Two distinguishable particles are to be distributed between 3 energy levels: 0, 1e and 2e such that the total energy level E = 2e.

a) What is the entropy of the system?
b) if a third distinguishable particle with zero energy were added to the system show that the entropy increases by a factor of 1.63.
c) Reevaulate a) with undistinguishable particles. does b) still hold if this time the added particle is undistinguistable?

Homework Equations

$$S = k\ln\Omega$$
Various methods of determining multiplicity...

The Attempt at a Solution

Okay. First up this system has 3 possible states per particle and we've got 2 particles. We want the multiplicity of the macrostate 2e. Thus we need to determine the number of microstates that this macrostate has.
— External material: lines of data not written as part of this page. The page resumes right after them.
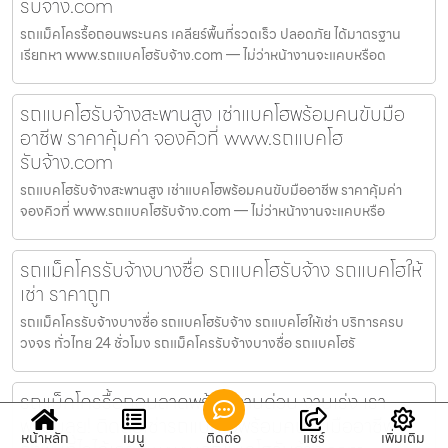
รับจ้าง.com
รถแม็คโครรื้อถอนพระนคร เคลียร์พื้นที่รวดเร็ว ปลอดภัย ได้มาตรฐาน
เรียกหา www.รถแบคโฮรับจ้าง.com — ไม่ว่าหน้างานจะแคบหรือด
รถแบคโฮรับจ้างสะพานสูง เช่าแบคโฮพร้อมคนขับมือ
อาชีพ ราคาคุ้มค่า จองคิวที่ www.รถแบคโฮ
รับจ้าง.com
รถแบคโฮรับจ้างสะพานสูง เช่าแบคโฮพร้อมคนขับมืออาชีพ ราคาคุ้มค่า
จองคิวที่ www.รถแบคโฮรับจ้าง.com — ไม่ว่าหน้างานจะแคบหรือ
รถแม็คโครรับจ้างบางซื่อ รถแบคโฮรับจ้าง รถแบคโฮให้
เช่า ราคาถูก
รถแม็คโครรับจ้างบางซื่อ รถแบคโฮรับจ้าง รถแบคโฮให้เช่า บริการครบ
วงจร ทั่วไทย 24 ชั่วโมง รถแม็คโครรับจ้างบางซื่อ รถแบคโฮรั
รถแม็คโครรื้อถอนลาดพร้าว งานด่วน งานเร่ง เรา
พร้อมลุย! ติดต่อเช่ารถแบคโฮพร้อมคนขับมืออาชีพ
หน้าหลัก
เมนู
ติดต่อ
แชร์
เพิ่มเติม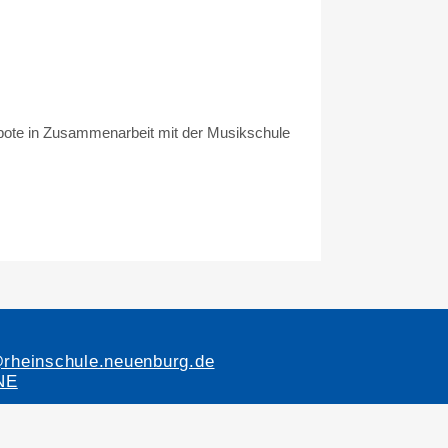
bote in Zusammenarbeit mit der Musikschule
@rheinschule.neuenburg.de
NE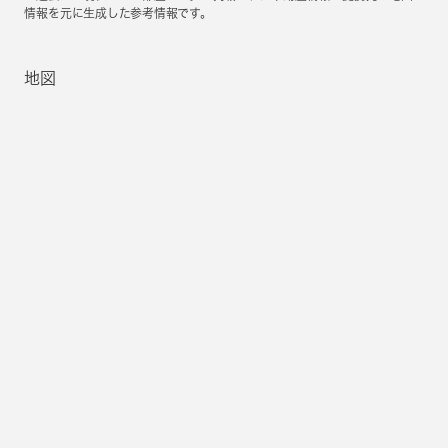
情報を元に生成した参考情報です。
地図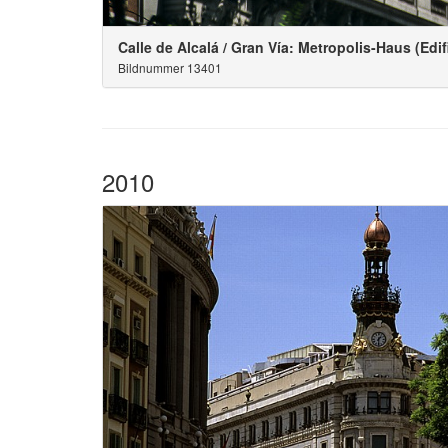
Calle de Alcalá / Gran Vía: Metropolis-Haus (Edif
Bildnummer 13401
2010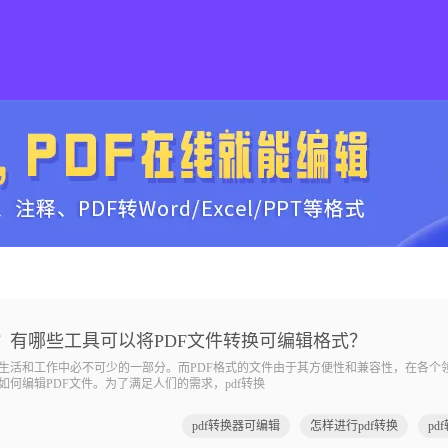
辑？有哪些工具可以将PDF文件转换可编辑格式？
活和工作中必不可少的一部分。而PDF格式的文件由于其方便性和兼容性，在各个
何编辑PDF文件。为了满足人们的需求，pdf转换
pdf转换器可编辑
怎样进行pdf转换
pd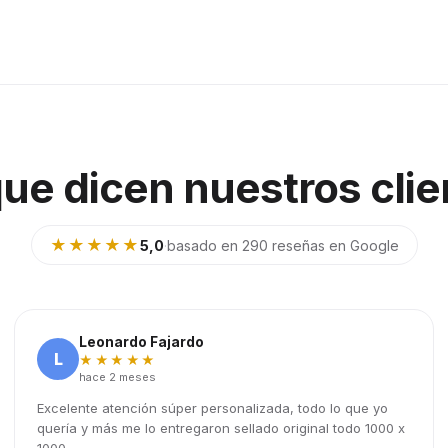
que dicen nuestros clie
★★★★★
5,0
·
basado en 290 reseñas en Google
Leonardo Fajardo
L
★★★★★
hace 2 meses
Excelente atención súper personalizada, todo lo que yo
quería y más me lo entregaron sellado original todo 1000 x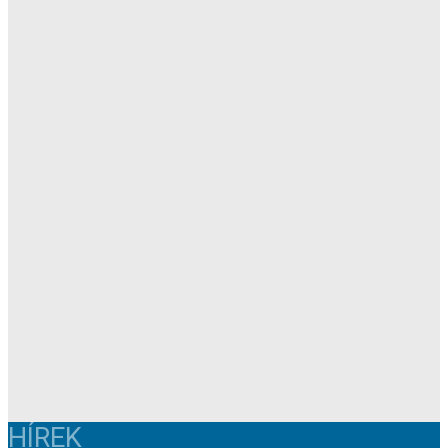
HÍREK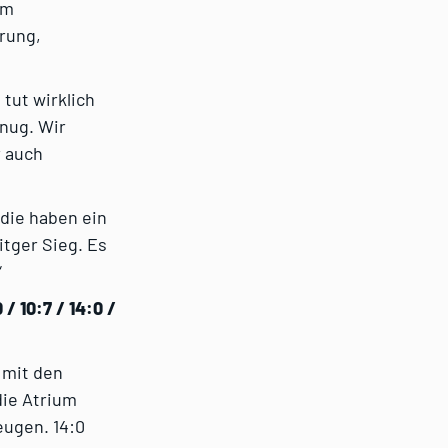
im
hrung,
 tut wirklich
enug. Wir
r auch
 die haben ein
itger Sieg. Es
“
/ 10:7 / 14:0 /
 mit den
die Atrium
eugen. 14:0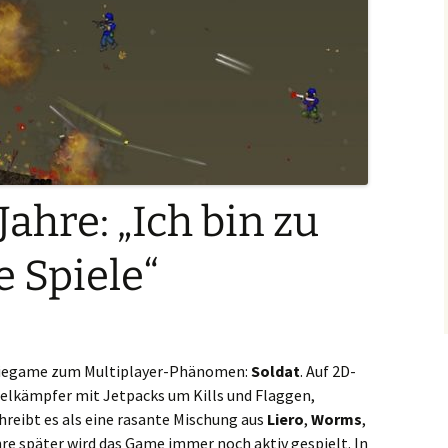
 Jahre: „Ich bin zu
e Spiele“
ndiegame zum Multiplayer-Phänomen:
Soldat
. Auf 2D-
xelkämpfer mit Jetpacks um Kills und Flaggen,
hreibt es als eine rasante Mischung aus
Liero
,
Worms
,
hre später wird das Game immer noch aktiv gespielt. In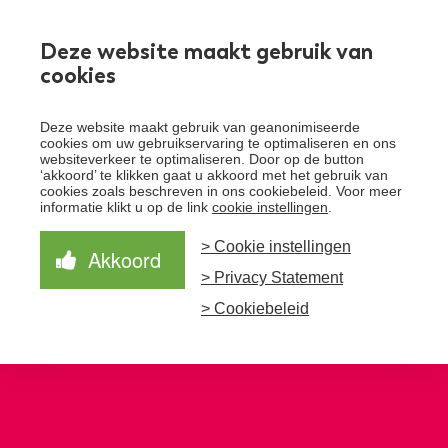
Werken bij
Deze website maakt gebruik van
cookies
Toggle
Deze website maakt gebruik van geanonimiseerde
menu
cookies om uw gebruikservaring te optimaliseren en ons
websiteverkeer te optimaliseren. Door op de button
Schrijf je in voor de nieuwsbrief
Over Santeon
‘akkoord’ te klikken gaat u akkoord met het gebruik van
cookies zoals beschreven in ons cookiebeleid. Voor meer
Waardegedreven zorg
informatie klikt u op de link
cookie instellingen
.
Organisatie
Schrijf je in voor onze nieuwsbrief en ontvang het
laatste nieuws!
> Cookie instellingen
Samen Beter
Onze aanpak
Akkoord
Ziekenhuizen
> Privacy Statement
Nieuws
Verbeterprogramma
Programma’s
Feiten en cijfers
Aanmelden nieuwsbrief
> Cookiebeleid
Contact
Zorgpaden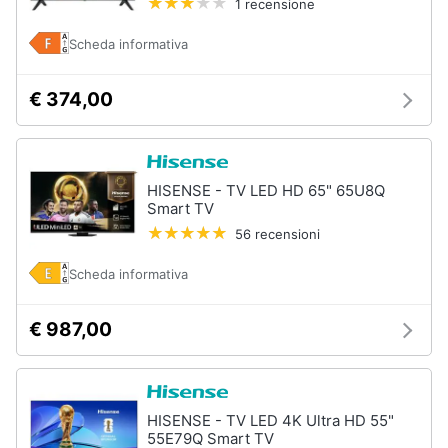
1 recensione
e
igiene
Scheda informativa
Beauty
€ 374,00
Giocattoli
HISENSE - TV LED HD 65" 65U8Q
Prima
Smart TV
infanzia
56 recensioni
Fotografia
Scheda informativa
€ 987,00
Casalinghi
Abbigliamento
HISENSE - TV LED 4K Ultra HD 55"
Sport
55E79Q Smart TV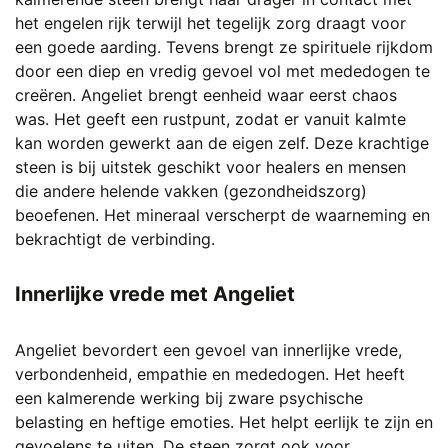
het engelen rijk terwijl het tegelijk zorg draagt voor
een goede aarding. Tevens brengt ze spirituele rijkdom
door een diep en vredig gevoel vol met mededogen te
creëren. Angeliet brengt eenheid waar eerst chaos
was. Het geeft een rustpunt, zodat er vanuit kalmte
kan worden gewerkt aan de eigen zelf. Deze krachtige
steen is bij uitstek geschikt voor healers en mensen
die andere helende vakken (gezondheidszorg)
beoefenen. Het mineraal verscherpt de waarneming en
bekrachtigt de verbinding.
Innerlijke vrede met Angeliet
Angeliet bevordert een gevoel van innerlijke vrede,
verbondenheid, empathie en mededogen. Het heeft
een kalmerende werking bij zware psychische
belasting en heftige emoties. Het helpt eerlijk te zijn en
gevoelens te uiten. De steen zorgt ook voor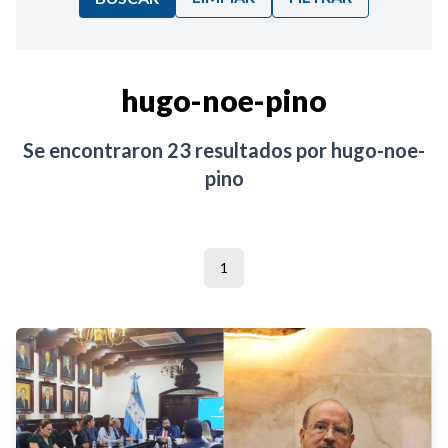
Ordenar por:
hugo-noe-pino
Noticias
Se encontraron
23
resultados por
hugo-noe-
pino
1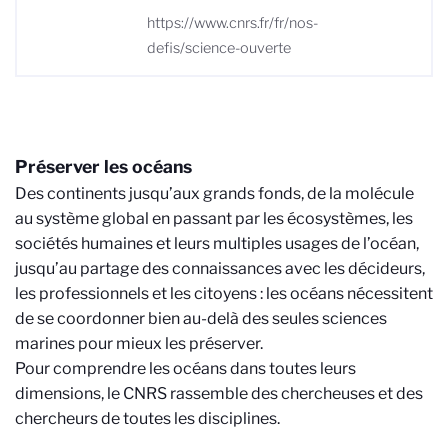
https://www.cnrs.fr/fr/nos-
defis/science-ouverte
Préserver les océans
Des continents jusqu’aux grands fonds, de la molécule
au système global en passant par les écosystèmes, les
sociétés humaines et leurs multiples usages de l’océan,
jusqu’au partage des connaissances avec les décideurs,
les professionnels et les citoyens : les océans nécessitent
de se coordonner bien au-delà des seules sciences
marines pour mieux les préserver.
Pour comprendre les océans dans toutes leurs
dimensions, le CNRS rassemble des chercheuses et des
chercheurs de toutes les disciplines.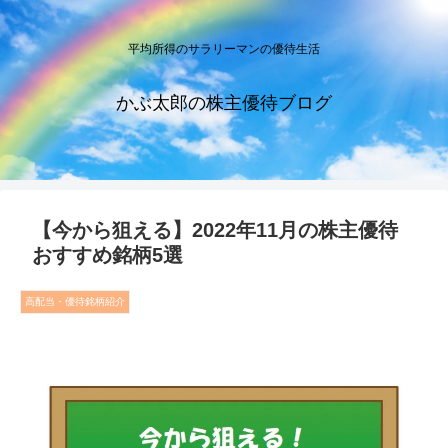
平均所得のサラリーマンの優待生活
かぶ太郎の株主優待ブログ
【今から狙える】2022年11月の株主優待
おすすめ銘柄5選
高配当・優待銘柄紹介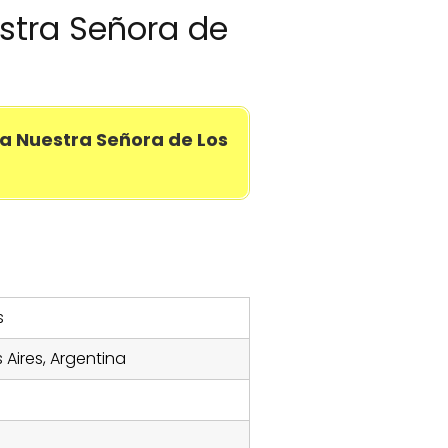
estra Señora de
a Nuestra Señora de Los
s
s Aires, Argentina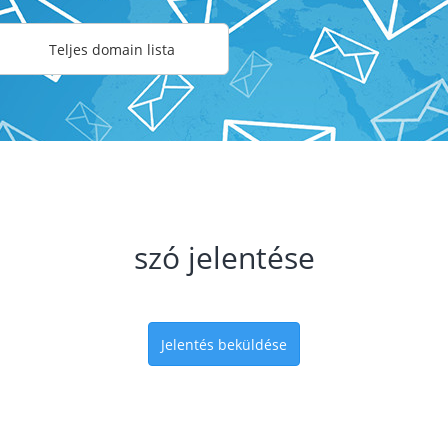
Teljes domain lista
szó jelentése
Jelentés beküldése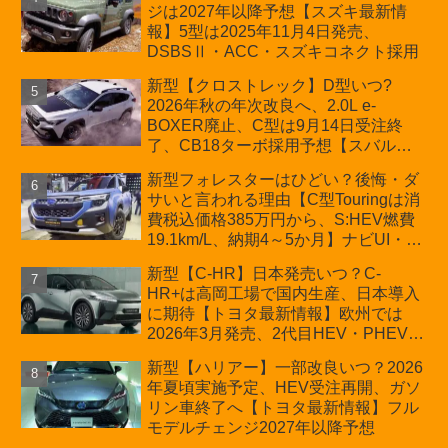
ジは2027年以降予想【スズキ最新情
車「ZC33S Final Edition」終了
報】5型は2025年11月4日発売、
DSBSⅡ・ACC・スズキコネクト採用
新型【クロストレック】D型いつ?
2026年秋の年次改良へ、2.0L e-
BOXER廃止、C型は9月14日受注終
了、CB18ターボ採用予想【スバル最
新情報】
新型フォレスターはひどい？後悔・ダ
サいと言われる理由【C型Touringは消
費税込価格385万円から、S:HEV燃費
19.1km/L、納期4～5か月】ナビUI・冬
用タイヤ・ウィルダネス日本発売は？
新型【C-HR】日本発売いつ？C-
カーオブザイヤーとJNCAP大賞受賞後
HR+は高岡工場で国内生産、日本導入
も残る注意点
に期待【トヨタ最新情報】欧州では
2026年3月発売、2代目HEV・PHEVは
日本未導入
新型【ハリアー】一部改良いつ？2026
年夏頃実施予定、HEV受注再開、ガソ
リン車終了へ【トヨタ最新情報】フル
モデルチェンジ2027年以降予想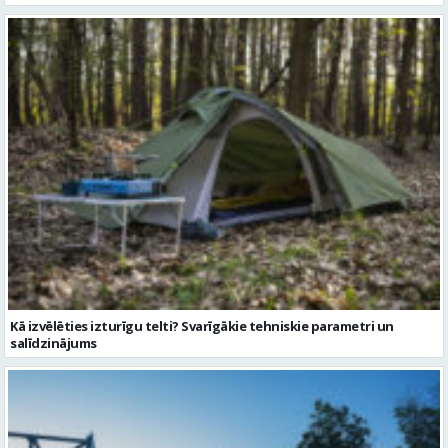
Kā izvēlēties izturīgu telti? Svarīgākie tehniskie parametri un
salīdzinājums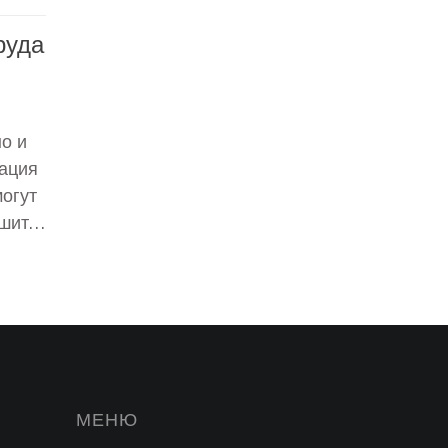
руда
но и
зация
огут
чшить
нные
ность
ость
МЕНЮ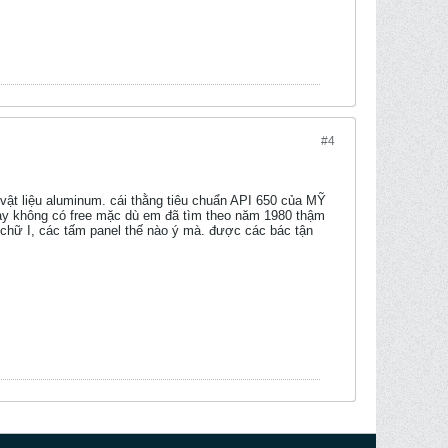
#4
vật liệu aluminum. cái thằng tiêu chuẩn API 650 của MỸ
này không có free mặc dù em đã tìm theo năm 1980 thậm
hữ I, các tấm panel thế nào ý mà. được các bác tận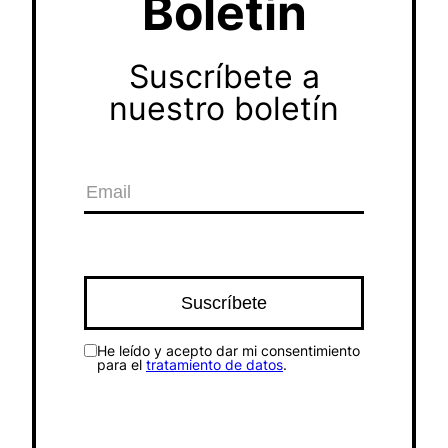
Boletín
Suscríbete a
nuestro boletín
He leído y acepto dar mi consentimiento
para el
tratamiento de datos
.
Looks to me like we have the following states: 0/2, 2/0, 1/1, 1/1. Thus 4 microstates? so we plug 4 into the omega from the entropy formula and we're done?

Next, adding the third 0 energy level particle confuses me. It won't change the number of combinations required to reach 2e, will it? or do we do something like this: 0/2/0 0/0/2 2/0/0 0/1/1, 1/1/0, 1/0/1? Also, what formula could i use to make this a general expression such as what is the entropy of n particles in n states? I know it involves factorials...

Thanks!

 

[HalfManHalfAmazing]

anyone tried 'er out?

 

[quantumdude]

You're right on both counts. Adding the 3rd particle changes the number of combinations in just the way you surmised.

As for n particles in n states, I'll leave that for someone else.

 

[HalfManHalfAmazing]

I find a multiplicity of 6 for b. in which case the when i check the factor of increase i only find a factor of 1.29, not 1.63. So that can't be right?